UM-Flint students know their school isn’t just a place to learn, it’s a place to get experience before they ever hold that diploma.
And he’s not just gaining experience. He’s helping people.
“In addition to helping build up my resume, this project really opened my eyes to what skills in GIS can help accomplish in regards to social justice issues such as food security,” he said.
Geographic Information Systems uses computers and other technology to collect, manage, assess, and visualize any issues that have a spatial component. And that’s usually a lot. Take for example when the city of Flint needed help mapping the locations of all the lead pipes in the city due to the ongoing Flint water crisis—UM-Flint’s GISC is the one who stepped up to the plate to get that done.
With Gibala’s help, UM-Flint’s GISC stepped up to help address another need in the city: getting people food.
GISC has been working with the Food Access in Michigan project, a USDA-funded study of disparities in food access throughout Michigan, that seeks to improve food security in underserved areas. The project involves researchers from multiple universities, food retailers, farmers, and others working in food systems to investigate factors affecting local food production, distribution, and of course access.
It was Gibala’s coursework that let him to get involved. He found out that one of his professors, Dr. Greg Rybarczyk, was hiring a technician to help with his research using GIS.
“Dr. Rybarczyk and previous research assistants had created a geodatabase of food outlets across the state and they needed help editing the geodatabase for quality assurance/quality control purposes. I saw this opportunity as a way to sharpen core GIS skills while contributing to a very important project and applied right away,” Gibala said.

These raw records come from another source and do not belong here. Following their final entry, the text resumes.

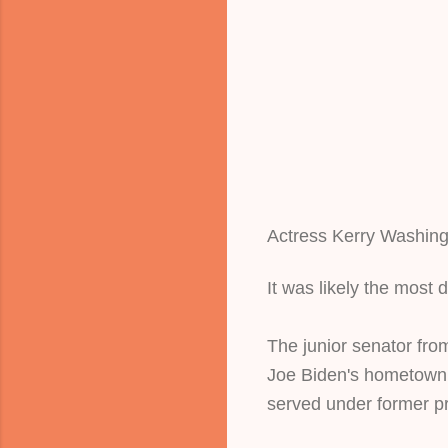
Actress Kerry Washingt
It was likely the most 
The junior senator fro
Joe Biden's hometown,
served under former pr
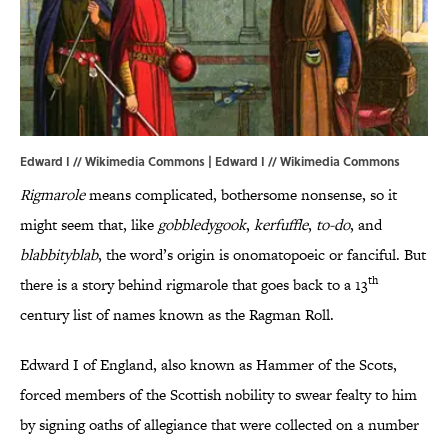
Edward I // Wikimedia Commons | Edward I // Wikimedia Commons
Rigmarole
means complicated, bothersome nonsense, so it
might seem that, like
gobbledygook
,
kerfuffle
,
to-do
, and
blabbityblab
, the word’s origin is onomatopoeic or fanciful. But
th
there is a story behind rigmarole that goes back to a 13
century list of names known as the Ragman Roll.
Edward I of England, also known as Hammer of the Scots,
forced members of the Scottish nobility to swear fealty to him
by signing oaths of allegiance that were collected on a number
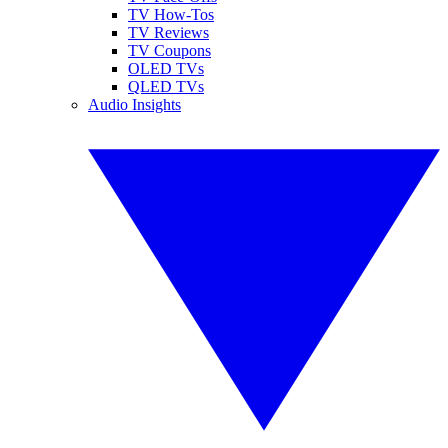
TV How-Tos
TV Reviews
TV Coupons
OLED TVs
QLED TVs
Audio Insights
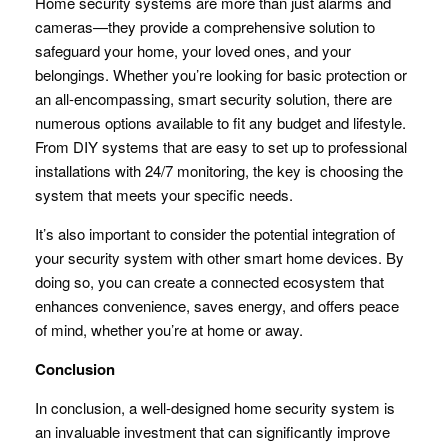
Home security systems are more than just alarms and
cameras—they provide a comprehensive solution to
safeguard your home, your loved ones, and your
belongings. Whether you’re looking for basic protection or
an all-encompassing, smart security solution, there are
numerous options available to fit any budget and lifestyle.
From DIY systems that are easy to set up to professional
installations with 24/7 monitoring, the key is choosing the
system that meets your specific needs.
It’s also important to consider the potential integration of
your security system with other smart home devices. By
doing so, you can create a connected ecosystem that
enhances convenience, saves energy, and offers peace
of mind, whether you’re at home or away.
Conclusion
In conclusion, a well-designed home security system is
an invaluable investment that can significantly improve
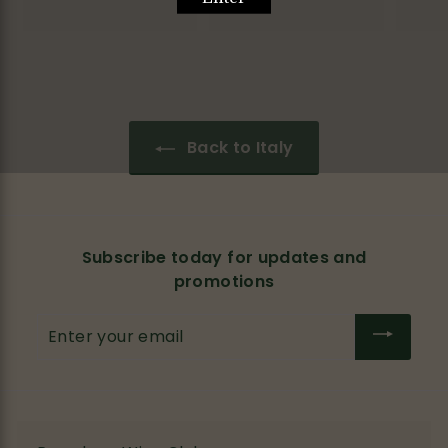
1
2
1
1
0
.
.
0
0
0
0
Back to Italy
Subscribe today for updates and
promotions
Enter
your
email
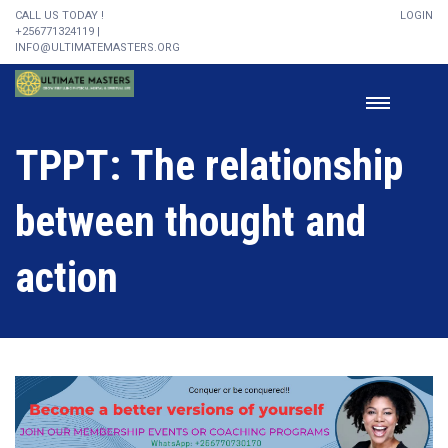
CALL US TODAY !
LOGIN
+256771324119 |
INFO@ULTIMATEMASTERS.ORG
TPPT: The relationship
between thought and
action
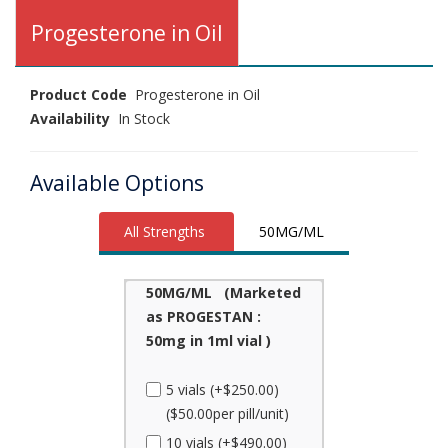
Progesterone in Oil
Product Code
Progesterone in Oil
Availability
In Stock
Available Options
All Strengths
50MG/ML
50MG/ML (Marketed
as PROGESTAN :
50mg in 1ml vial )
5 vials (+$250.00)
($50.00per pill/unit)
10 vials (+$490.00)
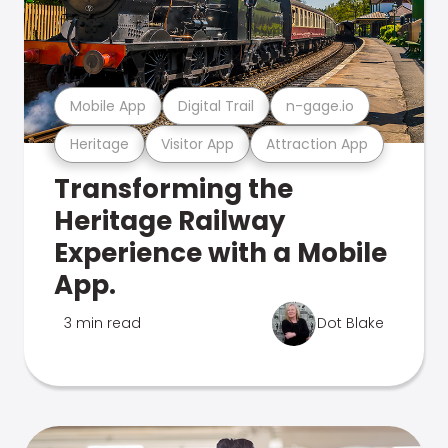
Mobile App
Digital Trail
n-gage.io
Heritage
Visitor App
Attraction App
Transforming the
Heritage Railway
Experience with a Mobile
App.
3 min read
Dot Blake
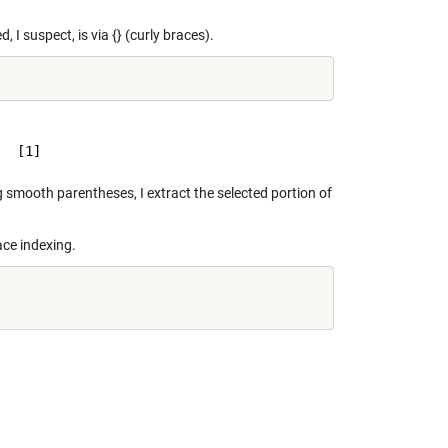
, I suspect, is via {} (curly braces).
g smooth parentheses, I extract the selected portion of
ace indexing.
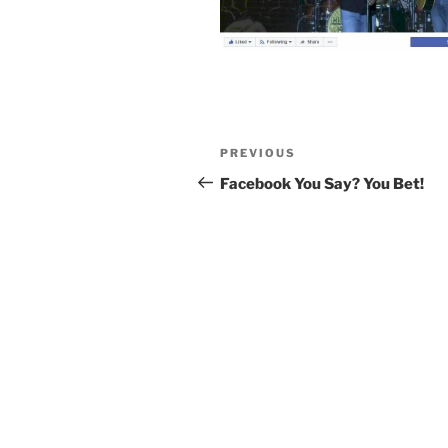
Post
Previous
PREVIOUS
navigation
Post
Facebook You Say? You Bet!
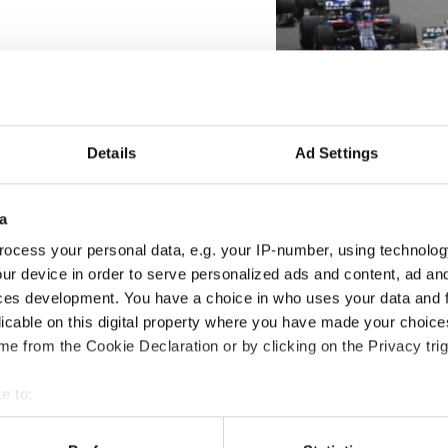
Details
Ad Settings
a
ocess your personal data, e.g. your IP-number, using technolog
ur device in order to serve personalized ads and content, ad a
ces development. You have a choice in who uses your data and 
licable on this digital property where you have made your choic
e from the Cookie Declaration or by clicking on the Privacy trig
e to:
t your geographical location which can be accurate to within sev
tively scanning it for specific characteristics (fingerprinting)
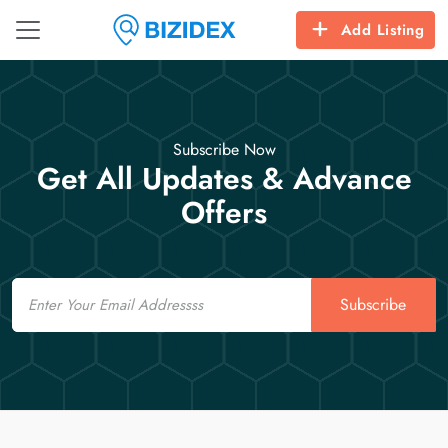
Add Listing
Subscribe Now
Get All Updates & Advance
Offers
Email
Subscribe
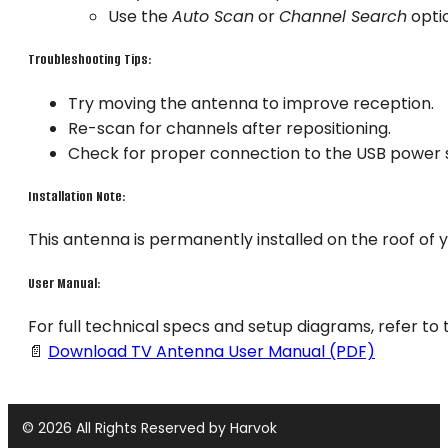
Use the
Auto Scan
or
Channel Search
optio
Troubleshooting Tips:
Try moving the antenna to improve reception.
Re-scan for channels after repositioning.
Check for proper connection to the USB power 
Installation Note:
This antenna is permanently installed on the roof of 
User Manual:
For full technical specs and setup diagrams, refer to t
📄
Download TV Antenna User Manual (PDF)
© 2026 All Rights Reserved by Harvok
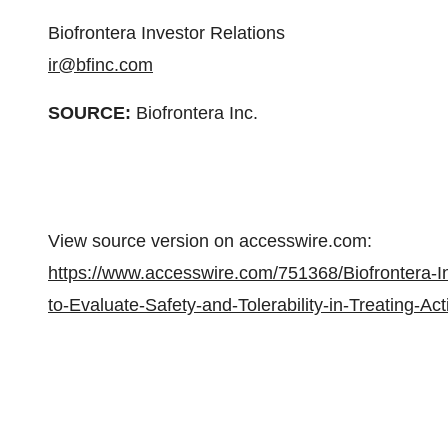
Biofrontera Investor Relations
ir@bfinc.com
SOURCE:
Biofrontera Inc.
View source version on accesswire.com:
https://www.accesswire.com/751368/Biofrontera-I
to-Evaluate-Safety-and-Tolerability-in-Treating-A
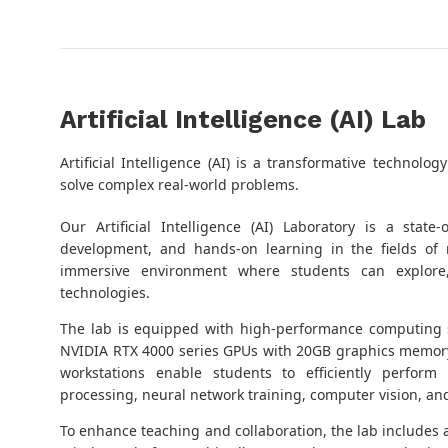
Artificial Intelligence (AI) Lab
Artificial Intelligence (AI) is a transformative techno
solve complex real-world problems.
Our Artificial Intelligence (AI) Laboratory is a state
development, and hands-on learning in the fields of
immersive environment where students can explore
technologies.
The lab is equipped with high-performance computing
NVIDIA RTX 4000 series GPUs with 20GB graphics memor
workstations enable students to efficiently perform
processing, neural network training, computer vision, an
To enhance teaching and collaboration, the lab includes 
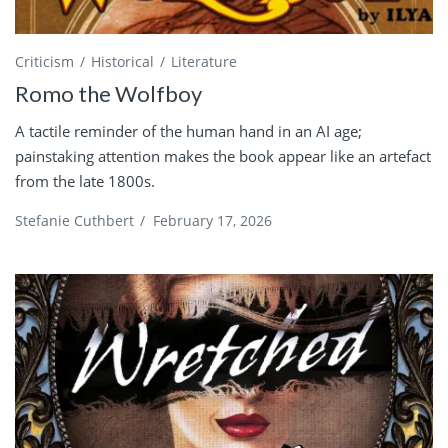
Criticism
Historical
Literature
Romo the Wolfboy
A tactile reminder of the human hand in an AI age;
painstaking attention makes the book appear like an artefact
from the late 1800s.
Stefanie Cuthbert
/
February 17, 2026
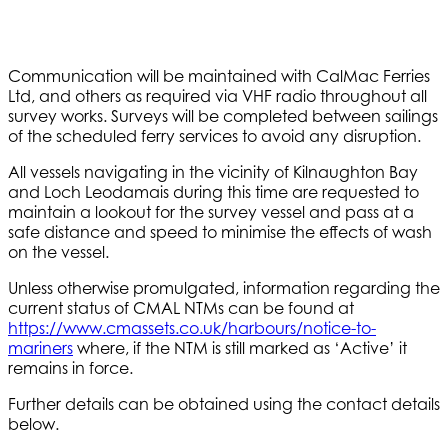
Communication will be maintained with CalMac Ferries
Ltd, and others as required via VHF radio throughout all
survey works. Surveys will be completed between sailings
of the scheduled ferry services to avoid any disruption.
All vessels navigating in the vicinity of Kilnaughton Bay
and Loch Leodamais during this time are requested to
maintain a lookout for the survey vessel and pass at a
safe distance and speed to minimise the effects of wash
on the vessel.
Unless otherwise promulgated, information regarding the
current status of CMAL NTMs can be found at
https://www.cmassets.co.uk/harbours/notice-to-
mariners
where, if the NTM is still marked as ‘Active’ it
remains in force.
Further details can be obtained using the contact details
below.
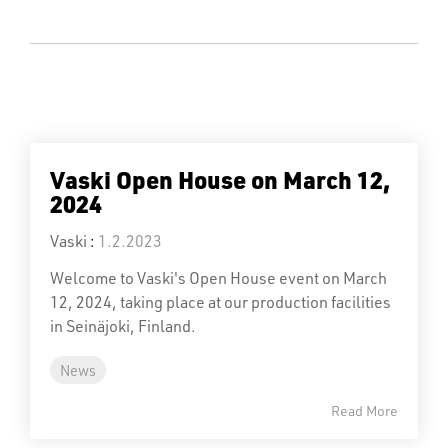
Vaski Open House on March 12,
2024
Vaski
:
1.2.2023
Welcome to Vaski's Open House event on March
12, 2024, taking place at our production facilities
in Seinäjoki, Finland.
News
Read More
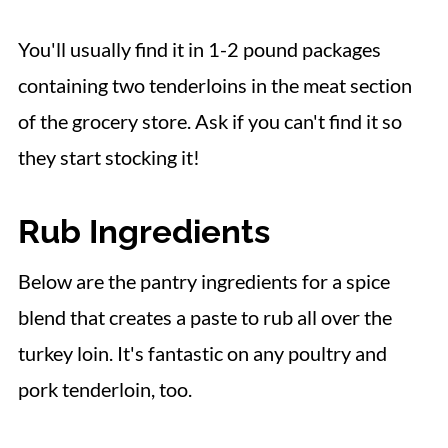
You'll usually find it in 1-2 pound packages
containing two tenderloins in the meat section
of the grocery store. Ask if you can't find it so
they start stocking it!
Rub Ingredients
Below are the pantry ingredients for a spice
blend that creates a paste to rub all over the
turkey loin. It's fantastic on any poultry and
pork tenderloin, too.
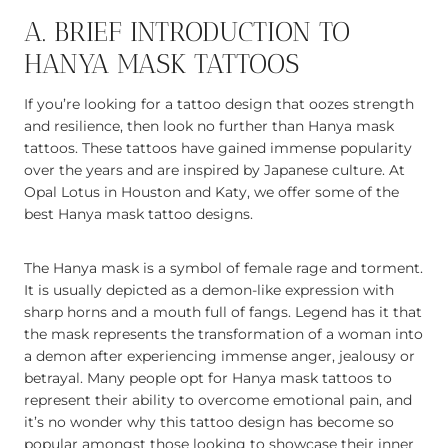
A. BRIEF INTRODUCTION TO
HANYA MASK TATTOOS
If you’re looking for a tattoo design that oozes strength
and resilience, then look no further than Hanya mask
tattoos. These tattoos have gained immense popularity
over the years and are inspired by Japanese culture. At
Opal Lotus in Houston and Katy, we offer some of the
best Hanya mask tattoo designs.
The Hanya mask is a symbol of female rage and torment.
It is usually depicted as a demon-like expression with
sharp horns and a mouth full of fangs. Legend has it that
the mask represents the transformation of a woman into
a demon after experiencing immense anger, jealousy or
betrayal. Many people opt for Hanya mask tattoos to
represent their ability to overcome emotional pain, and
it’s no wonder why this tattoo design has become so
popular amongst those looking to showcase their inner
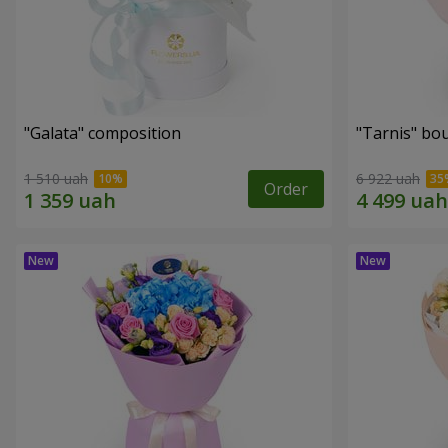
"Galata" composition
"Tarnis" bo
1 510 uah
6 922 uah
Order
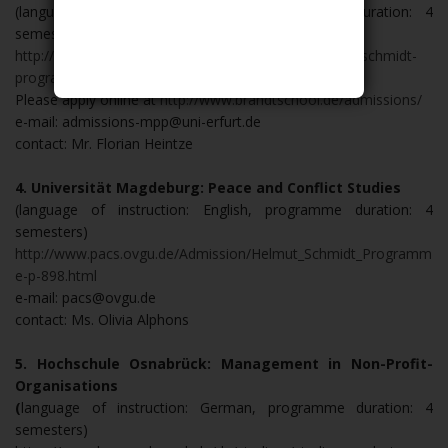
(language of instruction: English, programme duration: 4
semesters)
http://www.brandtschool.de/master-program/helmut-schmidt-
programme/
Please apply online at
http://www.brandtschool.de/admissions/
e-mail: admissions-mpp@uni-erfurt.de
contact: Mr. Florian Heintze
4. Universität Magdeburg: Peace and Conflict Studies
(language of instruction: English, programme duration: 4
semesters)
http://www.pacs.ovgu.de/Admission/Helmut_Schmidt_Programm
e-p-898.html
e-mail: pacs@ovgu.de
contact: Ms. Olivia Alphons
5. Hochschule Osnabrück: Management in Non-Profit-
Organisations
(
language of instruction: German, programme duration: 4
semesters)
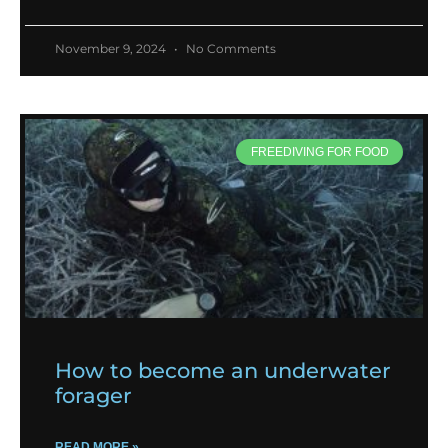
November 9, 2024
No Comments
FREEDIVING FOR FOOD
How to become an underwater
forager
READ MORE »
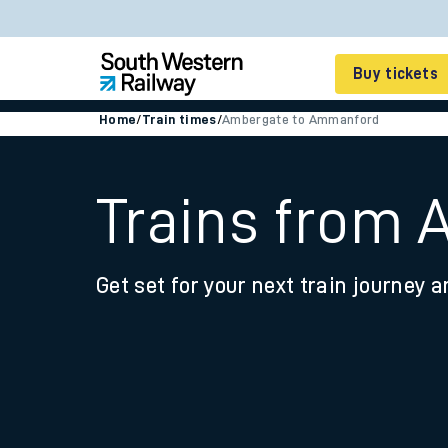
Buy tickets
Home
/
Train times
/
Ambergate to Ammanford
Cheap train tickets
Season tickets
Trains from
Smart tickets
Get set for your next train journey a
Ticket types
Tap2Go pay as you go
Railcards and discou
How to buy train tic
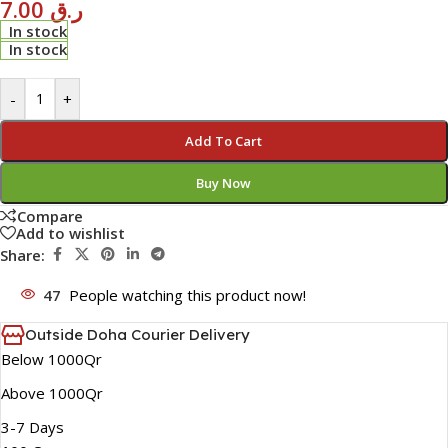
7.00
ر.ق
In stock
In stock
-
+
Add To Cart
Buy Now
Compare
Add to wishlist
Share:
47
People watching this product now!
Outside Doha Courier Delivery
Below 1000Qr
Above 1000Qr
3-7 Days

He continued: “The environment fostered by student/professor collaboration and interaction has been a very positive experience for me during my time at UM-Flint.”
Gibala spent about 22 hours a week during the summer poring over digital maps of counties all over Michigan and tracking and updating information about the locations of different kinds of food outlets.
Gibala said the experience was an eye-opener.
“Until this project, most of my exposure to substantial GIS projects has been through wildlife research conferences. Getting to do work in the GIS Center was also a good experience. This was the first time I’ve done GIS work using a dual monitor setup and I do not think I could go back,” he said.